**Work required:** Print only what runs from the line that includes "This screenshot has width=678, height=1166." to the end of the listing, word for word, and do not include any pictures.

....

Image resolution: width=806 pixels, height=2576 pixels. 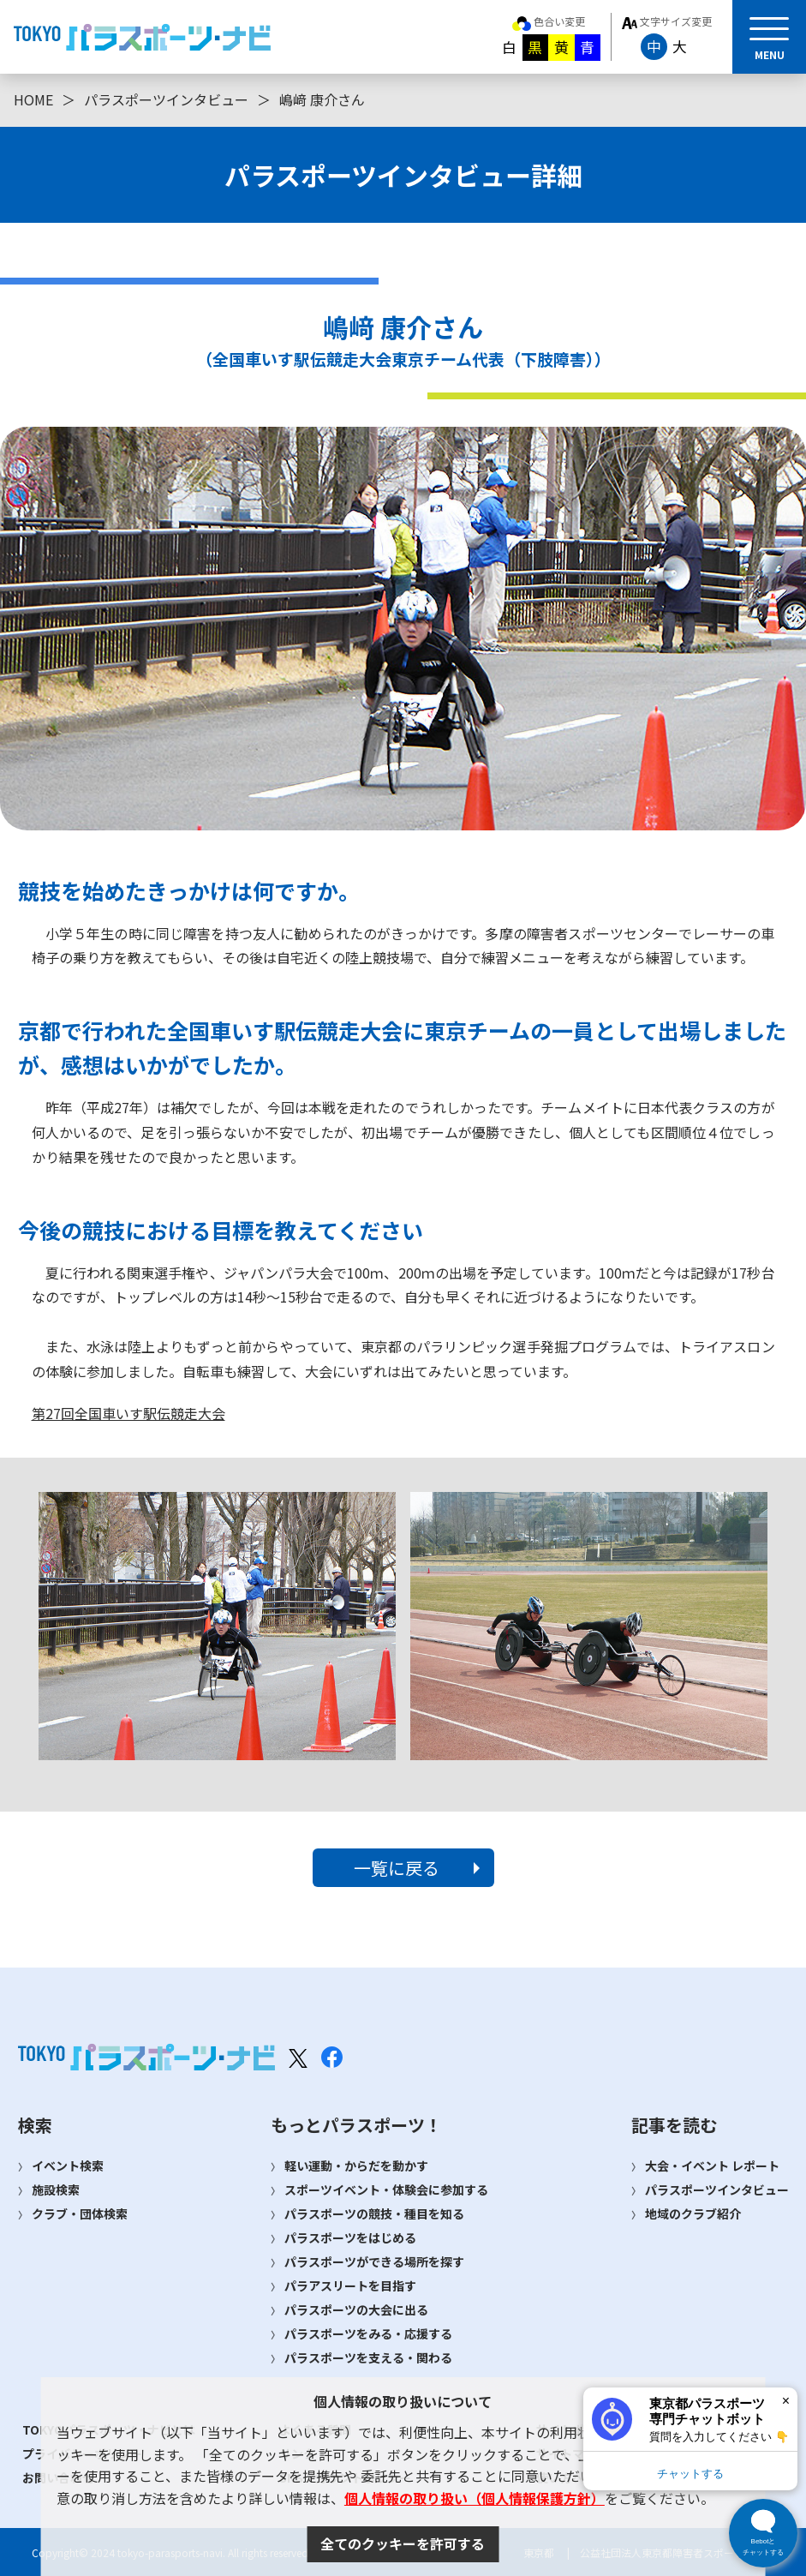 I want to click on クラブ・団体検索, so click(x=80, y=2213).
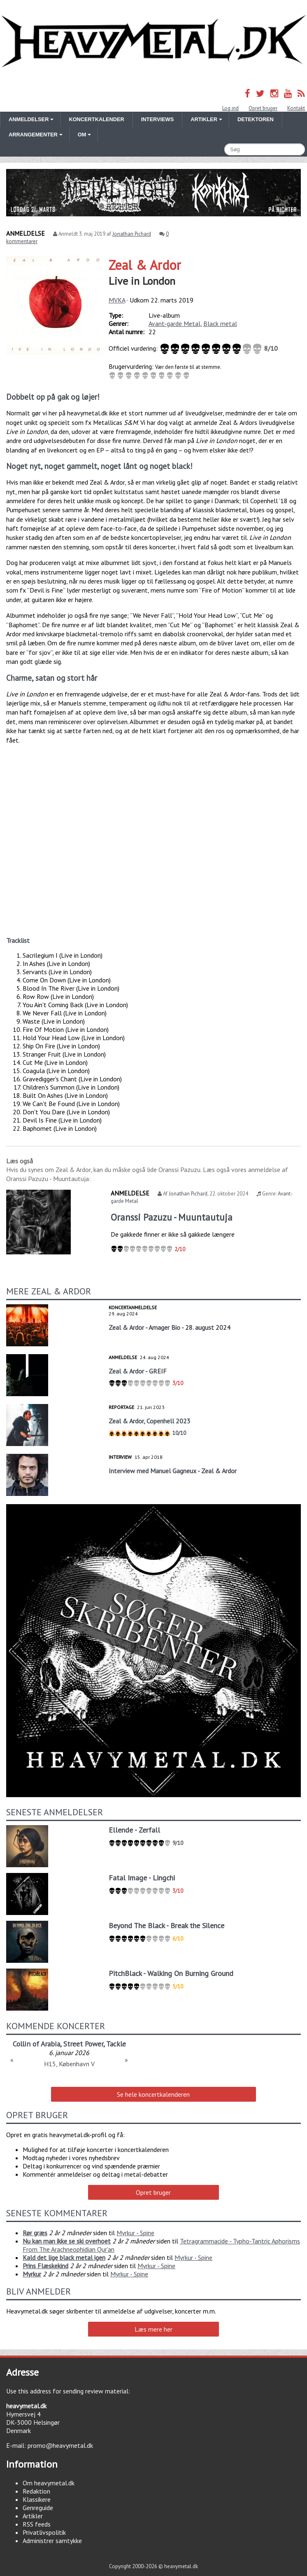 This screenshot has height=2576, width=307. What do you see at coordinates (33, 2516) in the screenshot?
I see `Artikler` at bounding box center [33, 2516].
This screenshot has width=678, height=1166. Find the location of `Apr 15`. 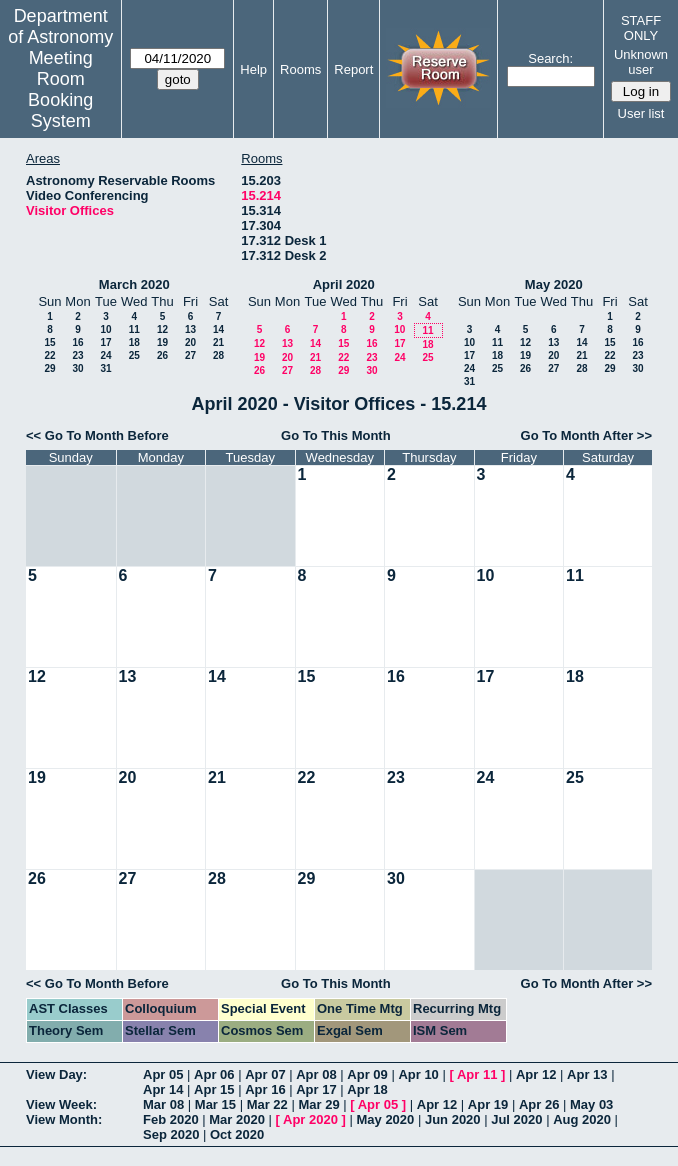

Apr 15 is located at coordinates (214, 1089).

....

**Expected answer:**
This screenshot has width=678, height=1166. Find the location of `Apr 15`. 

Apr 15 is located at coordinates (214, 1089).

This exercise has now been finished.